Hello, and welcome to Paper of the Day (Po’D): Sparse Coding for Drum Sound Classification Edition. Today’s paper will be presented at the 3rd International Workshop on Machine Learning and Music (MML’10): S. Scholler and H. Purwins, “Sparse coding for drum sound classification and its use as a similarity measure,” in Proc. Int. Workshop Machine Learning Music ACM Multimedia, (Firenze, Italy), Oct. 2010.

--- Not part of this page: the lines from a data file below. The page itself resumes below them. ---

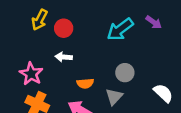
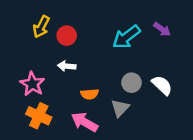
white semicircle: (163, 93) -> (162, 85), moved

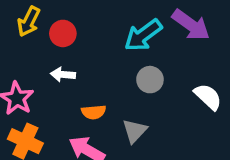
purple arrow: (162, 29) -> (191, 25), size x1.6
gray circle: (132, 83) -> (150, 80), moved
white semicircle: (162, 85) -> (208, 97), moved

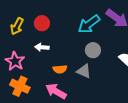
yellow arrow: (29, 22) -> (17, 26), moved
gray triangle: (135, 131) -> (84, 71), moved, turned -49

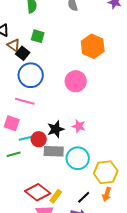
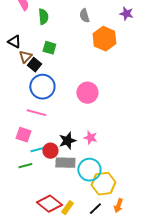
brown triangle: (14, 45) -> (25, 57), turned 40
orange hexagon: (93, 46) -> (104, 39), moved
yellow hexagon: (106, 172) -> (103, 184), moved

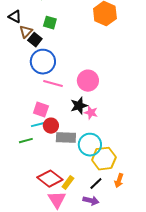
pink circle: (87, 93) -> (88, 81), moved
pink line: (36, 113) -> (53, 84), moved
pink square: (23, 135) -> (41, 110), moved
black star: (67, 141) -> (79, 106), moved

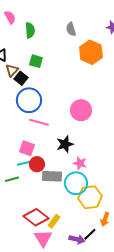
pink circle: (88, 81) -> (81, 110), moved
pink star: (91, 113) -> (80, 163), moved
black line: (96, 184) -> (90, 234), moved

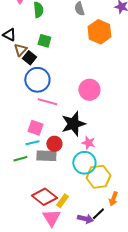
black star: (65, 144) -> (73, 124), size x1.4
red circle: (37, 164) -> (54, 144), moved
gray rectangle: (52, 176) -> (46, 156), moved

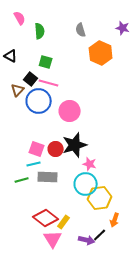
brown triangle: (20, 50) -> (18, 90), moved
pink circle: (89, 90) -> (70, 111), moved
pink line: (47, 102) -> (49, 83), moved
red circle: (54, 144) -> (56, 149), moved

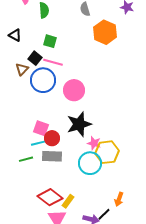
red circle: (56, 149) -> (52, 138), moved
yellow hexagon: (100, 198) -> (107, 152), moved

Today’s paper is relatable to a previous Po’D: Sparse Time-relative Auditory Codes and Music Genre Recognition Edition, except instead of attacking the problem of music genre classification, the authors here are looking at the use of sparse features for discriminating between three different percussive sounds (bass, snare, and highhat). For this task, the authors compare three different sets of features (computed over entire sound):
- histograms of atoms and weights found in a matching pursuit decomposition over a dictionary of gammatone atoms;
- histograms of atoms and weights found in a matching pursuit decomposition over a dictionary of learned atoms, à la E. Smith and M. S. Lewicki, “Efficient Coding of Time-relative Structure Using Spikes,” Neural Computation, vol. 17, pp. 19-45, 2005;
- the catch-all features MFCCs.
In their brief tests, they find that the features from decompositions using a learned dictionary perform the best in the three-class discrimination task (using a random forest classifier).

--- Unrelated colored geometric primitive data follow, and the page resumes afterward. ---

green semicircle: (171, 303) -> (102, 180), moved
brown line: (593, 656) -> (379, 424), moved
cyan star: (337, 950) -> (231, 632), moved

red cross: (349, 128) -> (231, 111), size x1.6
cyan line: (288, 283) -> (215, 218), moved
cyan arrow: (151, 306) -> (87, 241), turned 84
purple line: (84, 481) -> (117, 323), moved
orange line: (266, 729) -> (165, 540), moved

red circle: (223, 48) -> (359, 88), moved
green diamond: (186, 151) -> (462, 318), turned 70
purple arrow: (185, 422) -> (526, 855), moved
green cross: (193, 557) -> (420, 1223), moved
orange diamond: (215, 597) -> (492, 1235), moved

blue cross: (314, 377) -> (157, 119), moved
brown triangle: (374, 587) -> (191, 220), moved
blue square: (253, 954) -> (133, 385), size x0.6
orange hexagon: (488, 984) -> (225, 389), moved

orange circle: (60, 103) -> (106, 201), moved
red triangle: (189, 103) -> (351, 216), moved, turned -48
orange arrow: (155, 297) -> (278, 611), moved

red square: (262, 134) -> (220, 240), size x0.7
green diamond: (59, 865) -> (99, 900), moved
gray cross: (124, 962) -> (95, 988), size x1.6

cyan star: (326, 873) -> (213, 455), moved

What is more interesting to me, however, are two of their figures.
Above we can see how sparse coding results in learned atoms
that are more significant than the generic time-frequency tiles
offered by Gabor or gammatone dictionaries.
Each of these atoms can be associated with soft labels, like
59% bass drum, or 95% high hat. In my opinion, this is where
sparse approximation becomes much more interesting than transforms
over orthogonal bases. However, the main problem is that 1) the
learned waveforms are not parametric, and 2) the learned waveforms are
too time-domain specific for these random processes! What we need
instead are high-level models that embody the statistics of the
phenomena involved in “bass drum”, for instance.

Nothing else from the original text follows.